(Brief) Write out, word for word, every line in the data below from the one containing "Du suchst einen" to the one containing "Зарегистрированное название компании", both of them included.

(Dataset excerpts)
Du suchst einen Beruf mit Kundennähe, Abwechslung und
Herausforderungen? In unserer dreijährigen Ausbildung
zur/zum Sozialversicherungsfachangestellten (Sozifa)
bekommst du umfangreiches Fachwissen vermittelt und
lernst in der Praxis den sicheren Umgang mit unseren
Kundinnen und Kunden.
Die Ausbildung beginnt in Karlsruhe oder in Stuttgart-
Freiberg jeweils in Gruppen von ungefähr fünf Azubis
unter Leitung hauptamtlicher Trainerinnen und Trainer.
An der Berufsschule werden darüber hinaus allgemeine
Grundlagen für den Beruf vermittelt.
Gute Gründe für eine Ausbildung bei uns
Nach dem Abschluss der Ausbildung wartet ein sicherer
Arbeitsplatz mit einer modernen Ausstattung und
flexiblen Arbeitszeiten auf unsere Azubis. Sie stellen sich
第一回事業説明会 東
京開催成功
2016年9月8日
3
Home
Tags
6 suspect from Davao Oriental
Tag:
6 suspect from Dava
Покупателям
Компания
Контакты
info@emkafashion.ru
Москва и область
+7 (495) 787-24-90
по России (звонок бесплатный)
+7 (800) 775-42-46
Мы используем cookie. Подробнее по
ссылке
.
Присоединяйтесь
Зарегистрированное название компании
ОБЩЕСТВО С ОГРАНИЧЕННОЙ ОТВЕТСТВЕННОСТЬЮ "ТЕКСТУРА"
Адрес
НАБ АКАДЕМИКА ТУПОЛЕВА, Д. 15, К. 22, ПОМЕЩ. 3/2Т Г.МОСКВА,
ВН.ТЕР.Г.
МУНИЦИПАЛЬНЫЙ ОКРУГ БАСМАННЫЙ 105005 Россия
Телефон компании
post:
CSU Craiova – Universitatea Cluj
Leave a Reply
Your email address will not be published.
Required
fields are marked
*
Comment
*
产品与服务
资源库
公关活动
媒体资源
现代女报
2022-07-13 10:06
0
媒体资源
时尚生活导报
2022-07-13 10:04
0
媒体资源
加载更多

==

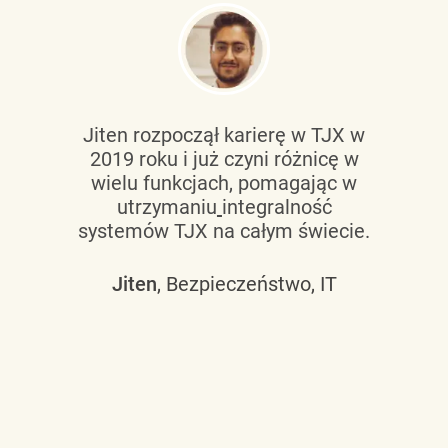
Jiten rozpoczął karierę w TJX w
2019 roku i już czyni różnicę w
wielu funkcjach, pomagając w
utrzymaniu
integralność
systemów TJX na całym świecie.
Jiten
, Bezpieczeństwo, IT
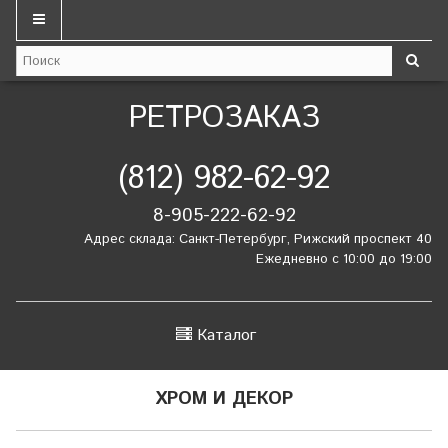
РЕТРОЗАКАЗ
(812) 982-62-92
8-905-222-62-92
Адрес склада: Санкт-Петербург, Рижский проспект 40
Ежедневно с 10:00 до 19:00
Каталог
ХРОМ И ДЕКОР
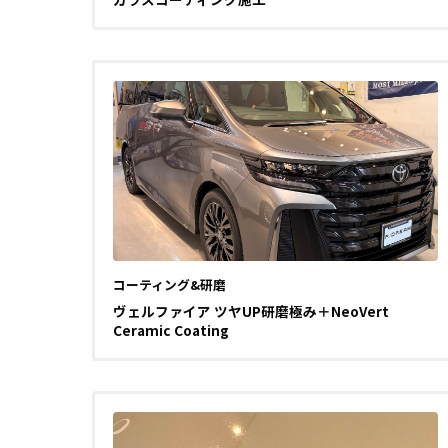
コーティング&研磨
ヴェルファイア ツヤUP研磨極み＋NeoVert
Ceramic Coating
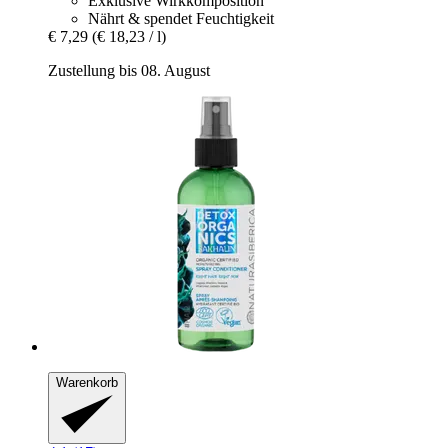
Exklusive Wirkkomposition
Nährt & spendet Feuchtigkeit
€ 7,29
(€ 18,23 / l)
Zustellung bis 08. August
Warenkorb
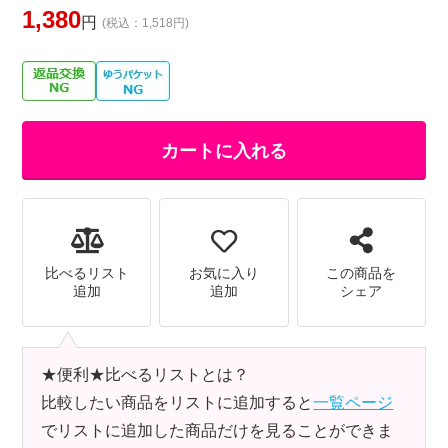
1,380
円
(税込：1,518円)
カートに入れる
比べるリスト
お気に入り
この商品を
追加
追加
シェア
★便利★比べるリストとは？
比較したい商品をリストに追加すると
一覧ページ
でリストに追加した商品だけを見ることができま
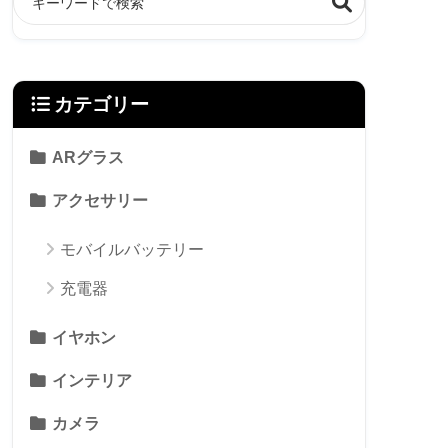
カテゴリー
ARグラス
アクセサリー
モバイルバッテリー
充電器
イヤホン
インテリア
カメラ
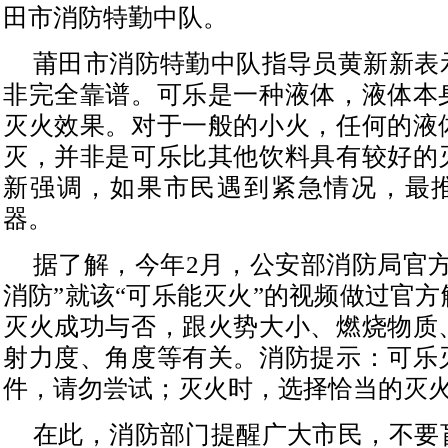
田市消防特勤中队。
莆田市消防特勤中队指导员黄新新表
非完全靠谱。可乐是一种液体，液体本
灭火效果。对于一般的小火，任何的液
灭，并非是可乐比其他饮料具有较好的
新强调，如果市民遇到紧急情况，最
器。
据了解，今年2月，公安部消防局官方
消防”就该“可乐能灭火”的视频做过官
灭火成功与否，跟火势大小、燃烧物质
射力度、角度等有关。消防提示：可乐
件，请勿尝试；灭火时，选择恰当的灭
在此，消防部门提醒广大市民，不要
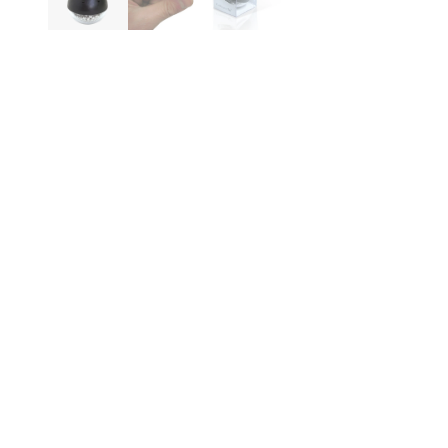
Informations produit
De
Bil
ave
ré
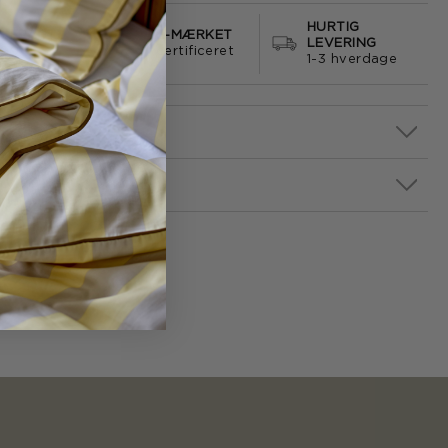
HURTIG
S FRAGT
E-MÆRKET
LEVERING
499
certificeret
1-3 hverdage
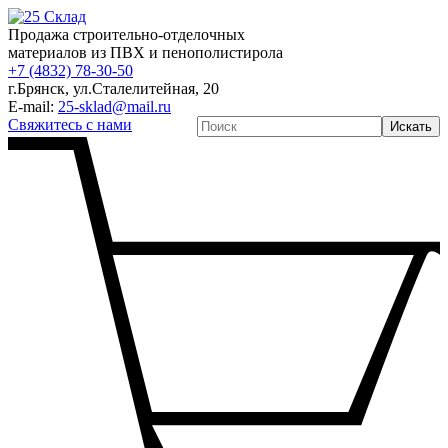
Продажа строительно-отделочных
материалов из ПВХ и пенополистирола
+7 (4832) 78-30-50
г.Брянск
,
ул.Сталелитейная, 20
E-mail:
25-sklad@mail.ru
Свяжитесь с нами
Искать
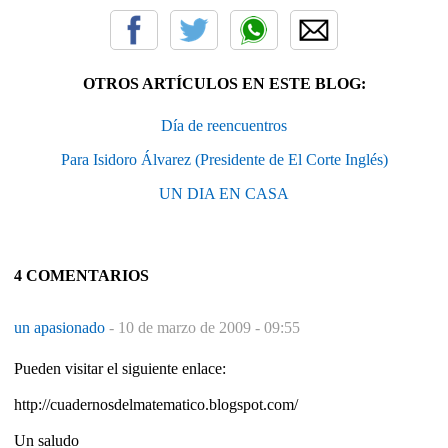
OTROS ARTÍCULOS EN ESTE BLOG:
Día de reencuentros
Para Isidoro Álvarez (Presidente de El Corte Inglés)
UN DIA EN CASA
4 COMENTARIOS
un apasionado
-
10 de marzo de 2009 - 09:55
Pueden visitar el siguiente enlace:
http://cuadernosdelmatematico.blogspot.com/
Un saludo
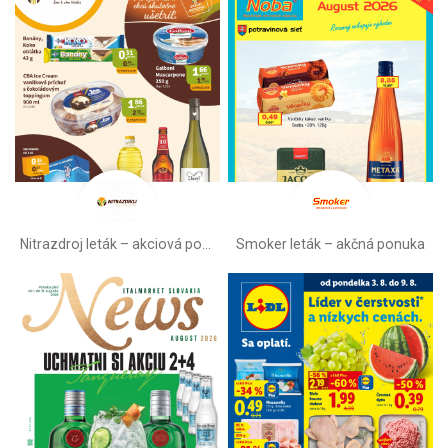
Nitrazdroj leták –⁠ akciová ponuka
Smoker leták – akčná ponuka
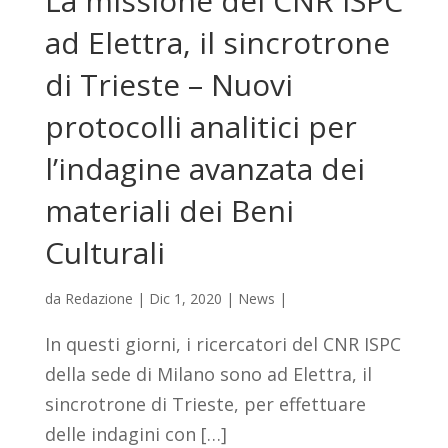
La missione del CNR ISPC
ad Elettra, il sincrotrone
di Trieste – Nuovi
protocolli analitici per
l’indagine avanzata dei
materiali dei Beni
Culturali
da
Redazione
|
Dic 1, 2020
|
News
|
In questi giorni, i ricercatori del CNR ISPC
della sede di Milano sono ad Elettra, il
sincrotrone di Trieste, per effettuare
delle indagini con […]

(Solution for this exercise)
Du suchst einen Beruf mit Kundennähe, Abwechslung und
Herausforderungen? In unserer dreijährigen Ausbildung
zur/zum Sozialversicherungsfachangestellten (Sozifa)
bekommst du umfangreiches Fachwissen vermittelt und
lernst in der Praxis den sicheren Umgang mit unseren
Kundinnen und Kunden.
Die Ausbildung beginnt in Karlsruhe oder in Stuttgart-
Freiberg jeweils in Gruppen von ungefähr fünf Azubis
unter Leitung hauptamtlicher Trainerinnen und Trainer.
An der Berufsschule werden darüber hinaus allgemeine
Grundlagen für den Beruf vermittelt.
Gute Gründe für eine Ausbildung bei uns
Nach dem Abschluss der Ausbildung wartet ein sicherer
Arbeitsplatz mit einer modernen Ausstattung und
flexiblen Arbeitszeiten auf unsere Azubis. Sie stellen sich
第一回事業説明会 東
京開催成功
2016年9月8日
3
Home
Tags
6 suspect from Davao Oriental
Tag:
6 suspect from Dava
Покупателям
Компания
Контакты
info@emkafashion.ru
Москва и область
+7 (495) 787-24-90
по России (звонок бесплатный)
+7 (800) 775-42-46
Мы используем cookie. Подробнее по
ссылке
.
Присоединяйтесь
Зарегистрированное название компании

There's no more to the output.